Milk thistle has a long history of use in the treatment of liver problems, particularly to treat chronic hepatitis, liver cirrhosis, toxin-induced liver damage and gall bladder disorders. In addition to its antioxidant and anti-inflammatory properties, it stimulates the flow of bile from the gall bladder, that has lead to some herbalists recommending it for treatment of some bowel disorders. Historically, it has been successfully used as an emergency antidote to mushroom poisoning - if given within 24 hours, it significantly reduces the risk of liver damage and death.
Other research suggests that milk thistle promotes kidney function in patients with kidney damage due to diabetes, that it may protect the kidneys from the toxic effects of certain drugs and from radiation injury, and that it may reduce insulin resistance in certain cases of adult onset diabetes.
Laboratory studies also suggest that milk thistle extracts may have anti-cancer effects. Specifically, studies have shown that it may slow the growth of certain cancer cells, that it may potentiate or enhance the activity of some chemotherapy drugs, and that it may protect the by preventing the cells from dividing, by shortening their life span and/or by reducing the blood supply to the cancer cells. Research is ongoing regarding the role of silymarin in cancer treatment, particularly whether it should be avoided in the treatment of liver cancer (since it promotes liver regeneration it could conceivably stimulate the growth of certain types of liver cancer).

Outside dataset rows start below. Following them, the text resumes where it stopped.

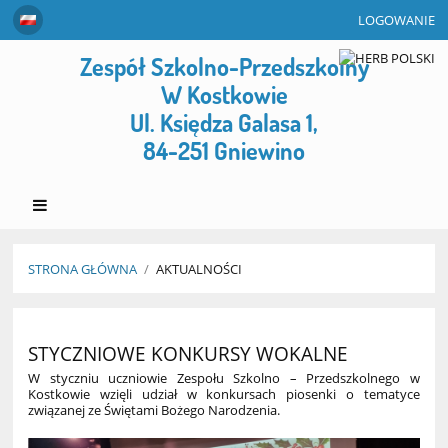
LOGOWANIE
Zespół Szkolno-Przedszkolny
W Kostkowie
Ul. Księdza Galasa 1,
84-251 Gniewino
STRONA GŁÓWNA
/
AKTUALNOŚCI
Aktualności
STYCZNIOWE KONKURSY WOKALNE
W styczniu uczniowie Zespołu Szkolno – Przedszkolnego w
Kostkowie wzięli udział w konkursach piosenki o tematyce
związanej ze Świętami Bożego Narodzenia.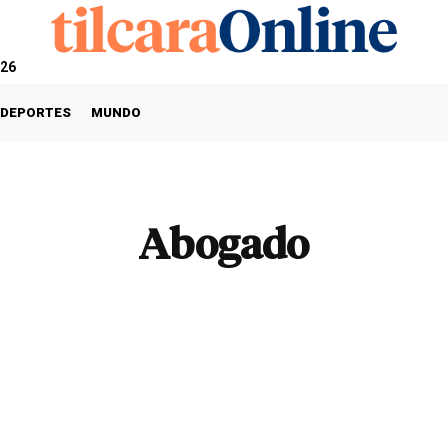
026
DEPORTES
MUNDO
Abogado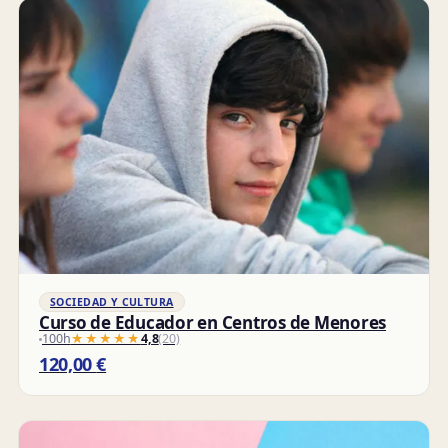
SOCIEDAD Y CULTURA
Curso de Educador en Centros de Menores
100h
★★★★★
★★★★★
4,8
(20)
120,00
€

Why recommend the use of milk thistle in my pet?
"Both traditional herbal uses and experimental research support the use of milk thistle in the treatment of liver disorders..."
Both traditional herbal uses and experimental research support the use of milk thistle in the treatment of liver disorders as outlined above. It may also be of benefit in the treatment of insulin-resistant diabetes mellitus, and in the treatment of inflammatory conditions of other internal organs. Finally, it may be recommended as part of the treatment protocol for certain cancers.
How much experience is there with the use of milk thistle in pets?
Veterinary herbalists and holistic practitioners have recommended the use of milk thistle in dogs and cats for many years. In recent years, its use in the treatment of liver disorders has become more commonplace with mainstream veterinary practitioners.
How safe is milk thistle?
Milk thistle appears to be a safe and well-tolerated herb for animals. Side effects are usually mild and usually involve the gastrointestinal tract, such as loose stools or mild digestive upsets. Since there is a potential concern with its use in liver cancer, it may be wise to avoid its use in these cases unless recommended by your veterinarian.
"Milk thistle is not recommended for use in humans during pregnancy..."
Milk thistle is not recommended for use in humans during pregnancy, and this same precaution should be observed in animals.
Where do I obtain milk thistle and do I need a prescription?
Milk thistle is available as an extract or tincture. Pet owners are cautioned against buying supplements without knowledge of the manufacturer, as supplements are not highly regulated and some supplements may not contain the labeled amount of ingredients. Your veterinarian may have preferred brands of supplements that he or she will recommend. A prescription is not needed for milk thistle.